Piyasanın kısa vadeli kâr arayışıyla iletişim teknolojileri durmadan gelişip yenileniyor. Her yeni iletişim aracı görme işitme konuşma dokunma ve düşünme duyularımızı ve yeteneklerimizi elimizden alıyor. Modern insanlar olarak teknolojik aparatlarımız sayesinde dünyanın hâkimi olduğumuzu düşünmeye bile başlıyoruz. Oysa daha az görüyor daha az duyuyor neredeyse hiç
dokunmuyor ve düşünemiyoruz.
Gerçekliği temsil pratikleri sayesinde iletişim araçları bizi kör sağır ve zihinsel özürlü haline getiriyor. Düşünmeyi medyatik gevezelik görmeyi ve işitmeyi ise eğlence sanıyoruz. Dokunmatik ekranlar ve elektronik postalarla birbirimizle ilişkiye giriyor ve bunu yeterli buluyoruz. Kısacası zihinsel ve düşünsel körelme ve yoksullaşma çağında tüm duyularımızı teknolojik araçlara
devretmiş bu araçların kurduğu gerçekliğin ve şiddetin seyirselliği içinde kendimizden geçiyoruz.
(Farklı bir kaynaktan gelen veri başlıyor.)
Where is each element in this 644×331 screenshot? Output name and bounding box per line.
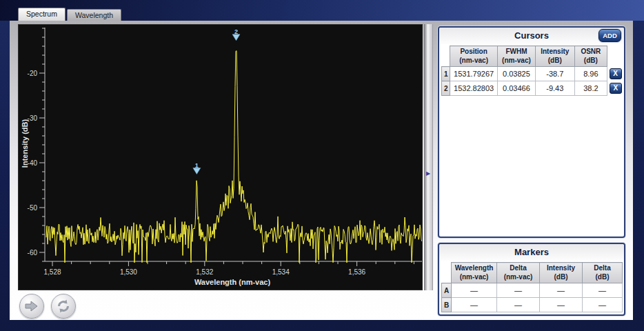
cursor-2-fwhm: 0.03466 [497,81,535,96]
cursor-marker-2[interactable]: 2 [232,28,240,41]
cursor-2-position: 1532.82803 [450,81,498,96]
tab-wavelength[interactable]: Wavelength [67,9,121,21]
column-header-intensity: Intensity(dB) [540,263,583,283]
cursor-row-number: 1 [442,67,450,81]
cursors-table: Position(nm-vac) FWHM(nm-vac) Intensity(… [441,46,624,96]
spectrum-plot[interactable]: -20-30-40-50-601,5281,5301,5321,5341,536… [19,25,422,290]
marker-row-b: B — — — — [442,298,623,312]
cursor-2-intensity: -9.43 [536,81,575,96]
corner-cell [442,263,452,283]
marker-b-wavelength: — [452,298,497,312]
marker-row-letter: A [442,283,452,298]
svg-text:2: 2 [234,28,238,35]
svg-text:-20: -20 [28,70,38,77]
delete-column-header [607,46,624,67]
marker-b-delta-db: — [583,298,623,312]
svg-text:1,534: 1,534 [272,268,290,276]
cursor-1-fwhm: 0.03825 [497,67,535,81]
column-header-osnr: OSNR(dB) [574,46,607,67]
corner-cell [442,46,450,67]
marker-a-intensity: — [540,283,583,298]
cursors-header-row: Position(nm-vac) FWHM(nm-vac) Intensity(… [442,46,624,67]
play-button[interactable] [19,294,44,319]
tab-spectrum[interactable]: Spectrum [18,8,66,21]
cursor-1-position: 1531.79267 [450,67,498,81]
svg-text:1,528: 1,528 [43,268,61,276]
main-content: -20-30-40-50-601,5281,5301,5321,5341,536… [10,21,633,320]
spectrum-chart[interactable]: -20-30-40-50-601,5281,5301,5321,5341,536… [18,24,423,290]
markers-table: Wavelength(nm-vac) Delta(nm-vac) Intensi… [441,262,623,312]
x-axis-label: Wavelength (nm-vac) [194,278,271,286]
markers-panel-title: Markers [439,244,624,261]
column-header-position: Position(nm-vac) [450,46,498,67]
panel-splitter[interactable]: ▶ [424,24,433,290]
app-window: Spectrum Wavelength -20-30-40-50-601,528… [0,0,644,331]
svg-text:-60: -60 [28,249,38,257]
expand-panel-arrow-icon[interactable]: ▶ [426,170,430,177]
delete-cursor-1-button[interactable]: X [610,68,622,79]
markers-header-row: Wavelength(nm-vac) Delta(nm-vac) Intensi… [442,263,623,283]
marker-b-delta-nm: — [497,298,540,312]
spectrum-trace [46,51,422,263]
marker-row-a: A — — — — [442,283,623,298]
title-bar: Spectrum Wavelength [0,0,644,21]
column-header-delta-nm: Delta(nm-vac) [497,263,540,283]
svg-text:1,532: 1,532 [196,268,213,276]
cursor-1-osnr: 8.96 [574,67,607,81]
marker-a-wavelength: — [452,283,497,298]
refresh-icon [56,299,71,314]
column-header-wavelength: Wavelength(nm-vac) [452,263,497,283]
svg-text:1,530: 1,530 [120,268,137,276]
cursors-title-text: Cursors [514,30,549,41]
svg-text:1,536: 1,536 [348,268,365,276]
markers-panel: Markers Wavelength(nm-vac) Delta(nm-vac)… [438,243,625,316]
marker-a-delta-db: — [583,283,623,298]
cursor-row-2: 2 1532.82803 0.03466 -9.43 38.2 X [442,81,624,96]
column-header-intensity: Intensity(dB) [536,46,575,67]
refresh-button[interactable] [51,294,76,319]
play-arrow-icon [25,301,39,312]
y-axis-label: Intensity (dB) [21,119,29,168]
acquisition-toolbar [19,294,76,319]
markers-title-text: Markers [514,247,549,257]
cursors-panel: Cursors ADD Position(nm-vac) FWHM(nm-vac… [438,26,625,238]
cursor-2-osnr: 38.2 [574,81,607,96]
marker-a-delta-nm: — [497,283,540,298]
column-header-fwhm: FWHM(nm-vac) [497,46,535,67]
cursor-marker-1[interactable]: 1 [193,162,201,174]
cursor-1-intensity: -38.7 [536,67,575,81]
add-cursor-button[interactable]: ADD [598,29,621,42]
cursor-row-1: 1 1531.79267 0.03825 -38.7 8.96 X [442,67,624,81]
cursor-row-number: 2 [442,81,450,96]
tab-bar: Spectrum Wavelength [18,8,123,21]
svg-text:-50: -50 [28,204,38,212]
marker-b-intensity: — [540,298,583,312]
column-header-delta-db: Delta(dB) [583,263,623,283]
delete-cursor-2-button[interactable]: X [610,83,622,94]
svg-text:1: 1 [195,162,199,169]
marker-row-letter: B [442,298,452,312]
cursors-panel-title: Cursors ADD [439,28,624,44]
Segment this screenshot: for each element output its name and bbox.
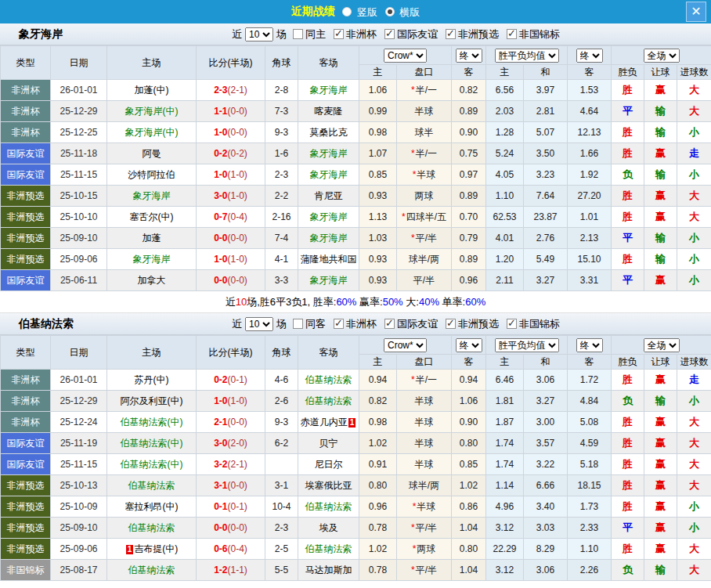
competition-checkbox[interactable]: [334, 319, 344, 329]
radio-horizontal[interactable]: [385, 7, 395, 16]
col-away: 客场: [298, 46, 359, 80]
competition-checkbox[interactable]: [446, 29, 456, 39]
match-date: 25-11-18: [51, 143, 107, 164]
fulltime-score: 3-1: [214, 480, 227, 491]
avg-home-odds: 1.74: [486, 454, 524, 475]
same-venue-checkbox[interactable]: [293, 29, 303, 39]
scope-select[interactable]: 全场: [644, 49, 680, 63]
result-handicap: 赢: [644, 80, 677, 101]
competition-checkbox[interactable]: [334, 29, 344, 39]
fulltime-score: 0-7: [214, 211, 227, 222]
away-team: 埃塞俄比亚: [298, 475, 359, 496]
match-date: 25-12-29: [51, 391, 107, 412]
match-row: 非洲杯25-12-24伯基纳法索(中)2-1(0-0)9-3赤道几内亚10.98…: [1, 412, 711, 433]
radio-horizontal-label[interactable]: 横版: [399, 5, 420, 17]
final-odds-select[interactable]: 终: [456, 338, 482, 352]
odds-company-select[interactable]: Crow*: [384, 338, 427, 352]
result-win-draw-loss: 胜: [612, 186, 644, 207]
home-team: 伯基纳法索: [107, 518, 197, 539]
result-goals: 小: [677, 164, 711, 186]
match-date: 25-09-06: [51, 249, 107, 270]
competition-checkbox[interactable]: [446, 319, 456, 329]
avg-home-odds: 6.46: [486, 370, 524, 391]
close-icon[interactable]: ✕: [686, 2, 706, 22]
away-team: 伯基纳法索: [298, 496, 359, 518]
handicap-line: *两球: [397, 539, 452, 560]
recent-suffix-label: 场: [276, 317, 287, 331]
competition-checkbox[interactable]: [384, 29, 395, 39]
home-odds: 0.85: [359, 164, 397, 186]
competition-checkbox[interactable]: [507, 29, 517, 39]
avg-draw-odds: 7.64: [524, 186, 568, 207]
competition-checkbox[interactable]: [384, 319, 395, 329]
competition-type: 国际友谊: [1, 143, 51, 164]
fulltime-score: 3-2: [214, 459, 227, 470]
fulltime-score: 2-3: [214, 85, 227, 96]
avg-odds-select[interactable]: 胜平负均值: [495, 49, 559, 63]
result-handicap: 赢: [644, 433, 677, 454]
corner-count: 3-3: [265, 270, 298, 291]
result-handicap: 输: [644, 228, 677, 249]
match-date: 25-10-10: [51, 207, 107, 228]
handicap-line: *四球半/五: [397, 207, 452, 228]
halftime-score: (1-0): [228, 169, 247, 180]
odds-company-select[interactable]: Crow*: [384, 49, 427, 63]
match-row: 非洲杯25-12-29象牙海岸(中)1-1(0-0)7-3喀麦隆0.99半球0.…: [1, 101, 711, 122]
red-card-badge: 1: [348, 418, 356, 427]
away-odds: 0.89: [452, 249, 486, 270]
competition-checkbox-label: 国际友谊: [397, 318, 438, 330]
final-odds-select[interactable]: 终: [456, 49, 482, 63]
result-win-draw-loss: 胜: [612, 496, 644, 518]
match-date: 25-06-11: [51, 270, 107, 291]
fulltime-score: 0-0: [214, 275, 227, 286]
recent-count-select[interactable]: 10: [245, 317, 273, 331]
handicap-line: 球半/两: [397, 475, 452, 496]
recent-count-select[interactable]: 10: [245, 27, 273, 41]
result-handicap: 输: [644, 249, 677, 270]
fulltime-score: 0-2: [214, 148, 227, 159]
competition-type: 非洲预选: [1, 228, 51, 249]
radio-vertical[interactable]: [342, 7, 352, 16]
col-goals: 进球数: [677, 355, 711, 370]
final-avg-select[interactable]: 终: [576, 49, 603, 63]
home-odds: 0.78: [359, 560, 397, 581]
avg-away-odds: 1.01: [568, 207, 612, 228]
match-date: 25-09-06: [51, 539, 107, 560]
avg-draw-odds: 3.27: [524, 391, 568, 412]
handicap-line: *平/半: [397, 228, 452, 249]
result-handicap: 输: [644, 560, 677, 581]
match-date: 25-10-09: [51, 496, 107, 518]
competition-checkbox[interactable]: [507, 319, 517, 329]
away-odds: 0.80: [452, 433, 486, 454]
final-avg-select[interactable]: 终: [576, 338, 603, 352]
avg-odds-select[interactable]: 胜平负均值: [495, 338, 559, 352]
avg-draw-odds: 5.07: [524, 122, 568, 143]
scope-select[interactable]: 全场: [644, 338, 680, 352]
away-odds: 1.04: [452, 560, 486, 581]
corner-count: 9-3: [265, 122, 298, 143]
avg-away-odds: 5.08: [568, 412, 612, 433]
home-odds: 0.82: [359, 391, 397, 412]
corner-count: 2-3: [265, 518, 298, 539]
home-odds: 1.03: [359, 228, 397, 249]
col-date: 日期: [51, 46, 107, 80]
result-handicap: 赢: [644, 143, 677, 164]
result-win-draw-loss: 胜: [612, 143, 644, 164]
result-handicap: 赢: [644, 412, 677, 433]
away-team: 赤道几内亚1: [298, 412, 359, 433]
score: 3-1(0-0): [197, 475, 265, 496]
home-team: 伯基纳法索(中): [107, 454, 197, 475]
halftime-score: (0-0): [228, 480, 247, 491]
summary-segment: 50%: [383, 296, 403, 308]
competition-filter-group: 非洲杯国际友谊非洲预选非国锦标: [327, 27, 561, 41]
competition-checkbox-label: 非洲预选: [458, 28, 499, 40]
result-handicap: 赢: [644, 186, 677, 207]
match-date: 25-11-15: [51, 454, 107, 475]
result-handicap: 输: [644, 164, 677, 186]
radio-vertical-label[interactable]: 竖版: [357, 5, 377, 17]
avg-away-odds: 2.13: [568, 228, 612, 249]
recent-suffix-label: 场: [276, 27, 287, 41]
home-odds: 0.96: [359, 496, 397, 518]
same-venue-checkbox[interactable]: [293, 319, 303, 329]
result-goals: 大: [677, 539, 711, 560]
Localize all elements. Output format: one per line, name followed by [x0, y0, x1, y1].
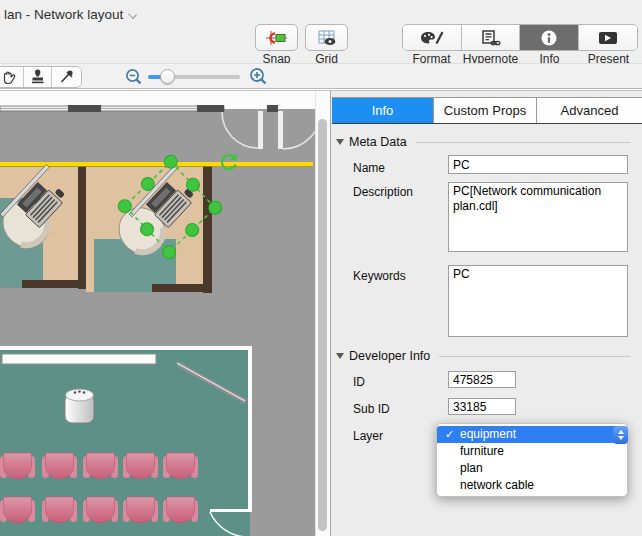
present-icon	[597, 30, 619, 46]
name-label: Name	[353, 161, 385, 175]
whiteboard[interactable]	[2, 354, 156, 364]
info-button[interactable]	[520, 25, 579, 50]
hypernote-icon	[479, 30, 501, 46]
collapse-triangle-icon[interactable]	[336, 139, 344, 145]
grid-button[interactable]	[305, 24, 348, 51]
layer-label: Layer	[353, 429, 383, 443]
layer-dropdown-menu: ✓ equipment furniture plan network cable	[436, 423, 628, 497]
arrow-down-icon	[618, 436, 624, 440]
snap-icon	[266, 30, 287, 46]
room-door	[210, 509, 252, 512]
snap-button[interactable]	[255, 24, 298, 51]
layer-option-furniture[interactable]: furniture	[437, 443, 627, 460]
collapse-triangle-icon[interactable]	[336, 353, 344, 359]
zoom-out-button[interactable]	[125, 68, 143, 90]
eyedropper-icon	[58, 69, 75, 85]
meta-data-section-header[interactable]: Meta Data	[336, 135, 630, 149]
developer-info-section-title: Developer Info	[349, 349, 430, 363]
sub-id-input[interactable]	[448, 398, 516, 415]
id-label: ID	[353, 375, 365, 389]
arrow-up-icon	[618, 430, 624, 434]
podium[interactable]	[65, 389, 94, 423]
hand-icon	[0, 69, 17, 85]
hypernote-button[interactable]	[462, 25, 521, 50]
zoom-in-icon	[249, 67, 268, 86]
description-label: Description	[353, 185, 413, 199]
tab-advanced[interactable]: Advanced	[537, 98, 642, 123]
zoom-slider-thumb[interactable]	[160, 69, 175, 84]
zoom-in-button[interactable]	[249, 67, 268, 90]
layer-option-plan[interactable]: plan	[437, 460, 627, 477]
format-button[interactable]	[403, 25, 462, 50]
section-rule	[416, 142, 630, 143]
conference-room	[0, 346, 252, 536]
developer-info-section-header[interactable]: Developer Info	[336, 349, 630, 363]
main-toolbar: lan - Network layout Snap Grid	[0, 0, 642, 63]
format-palette-icon	[420, 30, 444, 46]
keywords-input[interactable]: PC	[448, 265, 628, 337]
scrollbar-thumb[interactable]	[318, 119, 327, 531]
chevron-down-icon	[129, 9, 137, 17]
layer-option-equipment[interactable]: ✓ equipment	[437, 426, 627, 443]
meta-data-section-title: Meta Data	[349, 135, 407, 149]
panel-tabs: Info Custom Props Advanced	[332, 97, 642, 124]
sub-id-label: Sub ID	[353, 402, 390, 416]
app-window: lan - Network layout Snap Grid	[0, 0, 642, 536]
keywords-label: Keywords	[353, 269, 406, 283]
stamp-tool-button[interactable]	[24, 67, 53, 87]
document-title-text: lan - Network layout	[4, 7, 123, 22]
zoom-out-icon	[125, 68, 143, 86]
info-icon	[540, 29, 558, 47]
present-button[interactable]	[579, 25, 638, 50]
tab-custom-props[interactable]: Custom Props	[434, 98, 537, 123]
view-mode-segmented-control	[402, 24, 638, 51]
floor-plan[interactable]	[0, 91, 315, 536]
layer-option-network-cable[interactable]: network cable	[437, 477, 627, 494]
tools-toolbar	[0, 63, 642, 89]
id-input[interactable]	[448, 371, 516, 388]
hand-tool-button[interactable]	[0, 67, 24, 87]
stamp-icon	[29, 69, 46, 85]
drawing-canvas[interactable]	[0, 90, 315, 536]
description-input[interactable]: PC[Network communication plan.cdl]	[448, 182, 628, 252]
grid-icon	[316, 30, 337, 46]
tab-info[interactable]: Info	[332, 98, 434, 123]
name-input[interactable]	[448, 155, 628, 174]
eyedropper-tool-button[interactable]	[52, 67, 81, 87]
popup-arrows-cap[interactable]	[613, 426, 628, 444]
document-title[interactable]: lan - Network layout	[4, 7, 137, 22]
pointer-tool-group	[0, 66, 82, 88]
info-panel: Info Custom Props Advanced Meta Data Nam…	[330, 90, 642, 536]
section-rule	[439, 356, 630, 357]
checkmark-icon: ✓	[445, 426, 454, 443]
canvas-vertical-scrollbar[interactable]	[315, 90, 330, 536]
Tüm bu seyirsel şiddet ve düşünsel yoksulluk evreninin prototipi olan televizyon ekranından savaş felaket aile içi şiddet ve cinayet görüntüleri akarken kendi günlük yaşamımızı olağan akışı içinde sürdürüyor; ertesi gün yine tekrarlanacak olan felaketleri savaşları ve cinayetleri seyretmek üzere hazır bekliyoruz.